Before collapsing, Iran’s governmental authorities could resort to some sort of indiscriminate retaliation, striking sensitive targets throughout the region hoping to widen the conflict and to involve some other Arab countries in defending its anti-American and anti-Israeli stance.

It should nevertheless be noted that, despite the chemical and bacteriological attacks it had to suffer from Iraq, Iran never retaliated back in any indiscriminate manner whatsoever, respecting the limits of conventional warfare until the end of the conflict it fought against its western neighbour.
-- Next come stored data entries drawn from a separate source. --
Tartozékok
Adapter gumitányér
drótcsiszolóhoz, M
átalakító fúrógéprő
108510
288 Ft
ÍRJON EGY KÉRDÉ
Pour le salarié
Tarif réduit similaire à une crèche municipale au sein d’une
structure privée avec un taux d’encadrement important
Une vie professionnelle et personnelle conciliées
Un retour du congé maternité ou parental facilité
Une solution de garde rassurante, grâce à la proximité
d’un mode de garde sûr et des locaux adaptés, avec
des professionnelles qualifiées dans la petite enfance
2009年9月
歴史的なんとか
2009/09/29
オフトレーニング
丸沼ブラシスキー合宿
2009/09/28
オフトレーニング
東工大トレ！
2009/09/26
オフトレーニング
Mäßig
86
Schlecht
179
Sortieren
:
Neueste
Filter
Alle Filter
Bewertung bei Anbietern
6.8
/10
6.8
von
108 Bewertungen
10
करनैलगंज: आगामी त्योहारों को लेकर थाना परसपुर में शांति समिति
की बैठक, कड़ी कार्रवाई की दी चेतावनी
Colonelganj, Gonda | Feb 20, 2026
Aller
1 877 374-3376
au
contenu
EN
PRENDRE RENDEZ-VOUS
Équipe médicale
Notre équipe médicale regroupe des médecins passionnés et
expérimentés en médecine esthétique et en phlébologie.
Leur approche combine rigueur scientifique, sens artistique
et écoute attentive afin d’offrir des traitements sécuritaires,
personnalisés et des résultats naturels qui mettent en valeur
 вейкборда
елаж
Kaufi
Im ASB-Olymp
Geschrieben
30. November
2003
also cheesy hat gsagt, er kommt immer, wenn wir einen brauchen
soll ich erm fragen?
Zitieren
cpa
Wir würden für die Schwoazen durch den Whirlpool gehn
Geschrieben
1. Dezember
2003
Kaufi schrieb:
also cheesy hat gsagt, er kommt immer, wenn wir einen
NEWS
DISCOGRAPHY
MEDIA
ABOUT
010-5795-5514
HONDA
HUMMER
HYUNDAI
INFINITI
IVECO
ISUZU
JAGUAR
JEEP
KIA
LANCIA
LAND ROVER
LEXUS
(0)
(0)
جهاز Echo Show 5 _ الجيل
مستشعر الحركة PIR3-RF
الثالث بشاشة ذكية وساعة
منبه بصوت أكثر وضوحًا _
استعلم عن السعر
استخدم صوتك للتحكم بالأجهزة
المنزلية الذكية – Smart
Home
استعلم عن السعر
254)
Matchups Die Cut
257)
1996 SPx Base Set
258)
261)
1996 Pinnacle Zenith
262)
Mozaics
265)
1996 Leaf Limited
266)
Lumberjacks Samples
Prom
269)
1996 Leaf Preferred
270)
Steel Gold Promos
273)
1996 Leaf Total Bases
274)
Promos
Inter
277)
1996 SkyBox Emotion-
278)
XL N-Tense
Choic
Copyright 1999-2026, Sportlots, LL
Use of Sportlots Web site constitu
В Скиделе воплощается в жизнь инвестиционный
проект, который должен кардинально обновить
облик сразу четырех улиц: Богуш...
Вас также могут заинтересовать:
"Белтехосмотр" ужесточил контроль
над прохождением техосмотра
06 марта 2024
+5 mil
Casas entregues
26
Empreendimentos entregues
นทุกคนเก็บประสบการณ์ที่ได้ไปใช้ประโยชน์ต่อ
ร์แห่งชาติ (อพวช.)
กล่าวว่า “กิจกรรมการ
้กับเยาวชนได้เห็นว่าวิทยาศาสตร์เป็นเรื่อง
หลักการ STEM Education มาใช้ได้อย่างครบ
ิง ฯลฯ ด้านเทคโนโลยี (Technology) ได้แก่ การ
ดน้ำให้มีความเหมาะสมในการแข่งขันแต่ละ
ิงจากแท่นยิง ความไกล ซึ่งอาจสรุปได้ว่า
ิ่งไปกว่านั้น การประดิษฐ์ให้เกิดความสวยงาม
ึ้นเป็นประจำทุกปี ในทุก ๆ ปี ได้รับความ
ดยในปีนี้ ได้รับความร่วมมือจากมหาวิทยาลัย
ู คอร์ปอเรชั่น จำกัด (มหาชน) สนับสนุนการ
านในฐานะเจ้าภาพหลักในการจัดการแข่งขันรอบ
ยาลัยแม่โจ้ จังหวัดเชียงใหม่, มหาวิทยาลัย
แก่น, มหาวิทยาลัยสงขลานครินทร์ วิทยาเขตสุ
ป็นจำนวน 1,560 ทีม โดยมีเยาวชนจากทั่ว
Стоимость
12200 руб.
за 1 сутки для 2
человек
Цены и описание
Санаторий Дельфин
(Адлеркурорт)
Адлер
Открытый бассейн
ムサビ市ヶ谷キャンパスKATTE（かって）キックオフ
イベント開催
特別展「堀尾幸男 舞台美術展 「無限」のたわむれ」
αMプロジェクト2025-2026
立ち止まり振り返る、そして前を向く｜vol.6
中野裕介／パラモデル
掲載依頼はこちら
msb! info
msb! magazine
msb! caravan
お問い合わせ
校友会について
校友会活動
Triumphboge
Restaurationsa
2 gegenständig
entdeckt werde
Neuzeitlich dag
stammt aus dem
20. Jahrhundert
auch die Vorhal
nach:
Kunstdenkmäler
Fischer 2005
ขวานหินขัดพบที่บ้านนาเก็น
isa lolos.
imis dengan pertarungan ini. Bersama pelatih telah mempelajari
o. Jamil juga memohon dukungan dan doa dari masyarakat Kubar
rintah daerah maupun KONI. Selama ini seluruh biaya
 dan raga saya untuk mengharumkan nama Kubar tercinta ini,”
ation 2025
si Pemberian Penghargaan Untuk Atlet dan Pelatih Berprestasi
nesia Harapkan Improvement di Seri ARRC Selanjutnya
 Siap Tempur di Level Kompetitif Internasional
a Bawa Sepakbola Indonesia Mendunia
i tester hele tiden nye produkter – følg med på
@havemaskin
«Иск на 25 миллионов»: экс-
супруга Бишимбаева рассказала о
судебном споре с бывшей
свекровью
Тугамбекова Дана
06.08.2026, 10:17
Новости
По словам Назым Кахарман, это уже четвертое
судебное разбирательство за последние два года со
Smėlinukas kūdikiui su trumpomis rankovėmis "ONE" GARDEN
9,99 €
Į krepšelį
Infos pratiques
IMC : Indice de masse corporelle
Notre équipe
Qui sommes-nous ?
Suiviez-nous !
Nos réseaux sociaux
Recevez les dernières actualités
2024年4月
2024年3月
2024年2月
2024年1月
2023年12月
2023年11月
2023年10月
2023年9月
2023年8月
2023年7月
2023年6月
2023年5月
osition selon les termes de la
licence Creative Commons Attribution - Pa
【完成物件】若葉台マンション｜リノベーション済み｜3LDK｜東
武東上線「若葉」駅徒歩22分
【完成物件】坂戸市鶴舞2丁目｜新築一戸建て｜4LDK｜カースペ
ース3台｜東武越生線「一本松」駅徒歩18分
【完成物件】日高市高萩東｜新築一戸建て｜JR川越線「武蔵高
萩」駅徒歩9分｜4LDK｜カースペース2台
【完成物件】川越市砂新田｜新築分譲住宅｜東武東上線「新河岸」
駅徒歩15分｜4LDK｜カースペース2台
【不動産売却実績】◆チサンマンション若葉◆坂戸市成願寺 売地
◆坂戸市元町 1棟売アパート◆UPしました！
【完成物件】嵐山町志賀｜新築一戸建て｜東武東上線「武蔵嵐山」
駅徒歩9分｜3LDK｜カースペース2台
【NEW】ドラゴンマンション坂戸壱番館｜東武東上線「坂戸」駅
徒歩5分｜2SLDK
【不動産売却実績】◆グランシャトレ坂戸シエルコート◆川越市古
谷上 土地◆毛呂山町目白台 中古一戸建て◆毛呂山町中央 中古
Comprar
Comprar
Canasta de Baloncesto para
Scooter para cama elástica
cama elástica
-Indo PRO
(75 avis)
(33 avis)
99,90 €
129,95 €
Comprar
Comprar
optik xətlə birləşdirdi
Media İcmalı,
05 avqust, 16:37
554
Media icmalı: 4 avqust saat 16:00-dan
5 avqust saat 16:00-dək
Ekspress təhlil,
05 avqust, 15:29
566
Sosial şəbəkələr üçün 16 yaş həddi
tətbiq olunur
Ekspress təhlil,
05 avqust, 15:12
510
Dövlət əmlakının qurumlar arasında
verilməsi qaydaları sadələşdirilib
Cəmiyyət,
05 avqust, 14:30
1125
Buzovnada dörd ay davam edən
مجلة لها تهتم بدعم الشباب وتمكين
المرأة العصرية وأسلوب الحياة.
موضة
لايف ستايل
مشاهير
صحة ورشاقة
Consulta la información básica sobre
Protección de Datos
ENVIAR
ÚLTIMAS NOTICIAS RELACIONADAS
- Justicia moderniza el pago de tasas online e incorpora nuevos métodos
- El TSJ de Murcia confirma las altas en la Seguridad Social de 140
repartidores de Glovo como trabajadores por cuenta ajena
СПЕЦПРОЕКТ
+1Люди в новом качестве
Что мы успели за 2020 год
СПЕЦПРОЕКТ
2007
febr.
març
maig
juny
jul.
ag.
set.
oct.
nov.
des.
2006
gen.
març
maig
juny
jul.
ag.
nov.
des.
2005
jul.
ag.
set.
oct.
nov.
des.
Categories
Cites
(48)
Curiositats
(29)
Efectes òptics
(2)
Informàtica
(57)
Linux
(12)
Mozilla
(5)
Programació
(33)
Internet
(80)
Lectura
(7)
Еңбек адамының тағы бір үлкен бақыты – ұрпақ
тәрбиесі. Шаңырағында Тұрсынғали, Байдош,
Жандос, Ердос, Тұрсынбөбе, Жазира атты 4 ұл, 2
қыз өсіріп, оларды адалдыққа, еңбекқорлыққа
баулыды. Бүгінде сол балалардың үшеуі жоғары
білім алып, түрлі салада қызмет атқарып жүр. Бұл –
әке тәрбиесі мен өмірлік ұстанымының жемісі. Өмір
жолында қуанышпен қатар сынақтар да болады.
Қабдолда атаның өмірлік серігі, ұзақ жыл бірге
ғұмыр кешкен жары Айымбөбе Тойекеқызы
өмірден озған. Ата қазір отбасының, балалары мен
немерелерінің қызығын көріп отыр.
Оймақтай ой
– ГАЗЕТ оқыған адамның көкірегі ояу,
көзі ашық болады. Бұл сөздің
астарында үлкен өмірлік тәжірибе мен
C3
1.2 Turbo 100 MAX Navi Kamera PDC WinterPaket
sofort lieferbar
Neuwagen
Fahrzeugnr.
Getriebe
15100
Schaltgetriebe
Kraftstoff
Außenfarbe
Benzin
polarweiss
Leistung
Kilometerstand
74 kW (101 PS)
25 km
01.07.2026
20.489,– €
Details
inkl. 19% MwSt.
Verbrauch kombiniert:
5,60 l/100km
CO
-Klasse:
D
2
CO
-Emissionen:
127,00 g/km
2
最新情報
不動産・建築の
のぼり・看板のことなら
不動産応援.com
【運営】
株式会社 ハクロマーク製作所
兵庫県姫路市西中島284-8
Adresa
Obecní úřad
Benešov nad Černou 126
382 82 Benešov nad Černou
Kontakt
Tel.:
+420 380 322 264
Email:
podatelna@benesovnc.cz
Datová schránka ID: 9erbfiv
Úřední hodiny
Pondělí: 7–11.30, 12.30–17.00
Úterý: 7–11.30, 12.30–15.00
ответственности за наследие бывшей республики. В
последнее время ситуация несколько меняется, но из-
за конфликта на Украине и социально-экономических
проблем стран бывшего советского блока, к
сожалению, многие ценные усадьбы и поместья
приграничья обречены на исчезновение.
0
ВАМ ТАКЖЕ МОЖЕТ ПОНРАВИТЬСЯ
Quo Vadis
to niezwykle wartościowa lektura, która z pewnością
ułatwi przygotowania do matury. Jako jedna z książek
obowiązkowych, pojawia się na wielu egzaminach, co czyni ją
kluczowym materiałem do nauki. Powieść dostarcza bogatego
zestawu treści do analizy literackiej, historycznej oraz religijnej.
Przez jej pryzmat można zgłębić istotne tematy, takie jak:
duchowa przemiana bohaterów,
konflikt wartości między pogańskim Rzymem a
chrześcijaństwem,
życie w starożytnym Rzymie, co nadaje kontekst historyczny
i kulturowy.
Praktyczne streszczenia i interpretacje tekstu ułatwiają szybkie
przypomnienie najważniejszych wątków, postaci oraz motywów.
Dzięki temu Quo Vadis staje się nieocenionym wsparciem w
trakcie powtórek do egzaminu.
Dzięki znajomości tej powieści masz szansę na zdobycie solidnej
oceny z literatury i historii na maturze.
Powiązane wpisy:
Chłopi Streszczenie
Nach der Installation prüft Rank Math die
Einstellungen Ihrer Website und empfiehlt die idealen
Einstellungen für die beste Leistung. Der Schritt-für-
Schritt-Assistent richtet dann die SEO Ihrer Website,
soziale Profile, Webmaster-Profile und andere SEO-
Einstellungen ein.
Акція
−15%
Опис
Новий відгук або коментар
It is therefore possible, even though still uncertain, that Iran could stick to this same policy should an armed confrontation break out.

On the other hand though, should such possible military confrontation acquire far bigger proportions and should Iran be confronted with a clear prospect of defeat, the possibility of Teheran adopting other tactics and techniques cannot be ruled out, especially in terms of an area where it might stand some “fair chances” in comparison with its competitor(s).

In the event of such a scenario, Iran could, most likely thanks to its Shahab missiles, strike both Kuwaiti and Saudi refineries as well as American military installations in Qatar. The involvement of Saudi Arabia and Kuwait in the conflict could determine an incontrollable increase in international oil prices, with possible serious consequences, as far as supplies are concerned.

In terms of general energy flows, the respectively involved Kuwaiti and Saudi amounts would be added to Iran’s 4 million daily barrels (only 2mbd of which are currently available for export), thus causing presumably disastrous effects on oil supplies. An attempt at blockading the Strait of Hormuz, or at least at making navigation there almost impossible (mines, various forms of attacks, etc.) must also be taken into account, with similar operations, albeit of a minor entity, possibly taking place also at Iran’s northern borders in terms of hostile actions against Azeri oil installations.

Iran could also try and maximize the effects of the influence it has on southern Iraq, by increasing the number of attacks and hostile acts against both Coalition forces and local Sunnis, whereas it can be presumed that both Hamas and Hezbollah, despite their ostensibly clear anti-Israeli stance, will choose not to be too involved in an all-out confrontation against Israel.

Conclusion: None of these possible outcomes seems to be decisive or capable of provoking radical changes, neither short-term nor long-term ones, as far as both international and local scenarios are concerned. Many important international actors could nevertheless feel a major impact. In fact, China, Japan, Europe and Russia would suffer both economically and politically. Economically, because of a presumable loss in terms of investments, and politically, because of their inability in managing the developmental process of the crisis.